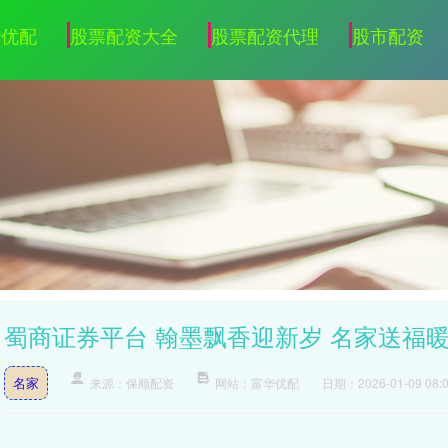
华优配
股票配资大全
股票配资代理
股市配资
蜀商证券平台 翰墨飘香迎新岁 名家送福
名家
来源：保顺配资
网站：富华优配
日期：2026-01-09 08:0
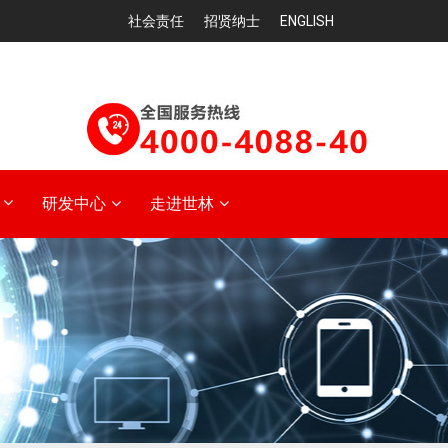
社会责任
招贤纳士
ENGLISH
研发中心
走进世林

TASK BRIEF: Could you print the data exactly as it appears and keep the pictures out?

THE ANSWER:
华优配
股票配资大全
股票配资代理
股市配资
蜀商证券平台 翰墨飘香迎新岁 名家送福
名家
来源：保顺配资
网站：富华优配
日期：2026-01-09 08:0
社会责任
招贤纳士
ENGLISH
研发中心
走进世林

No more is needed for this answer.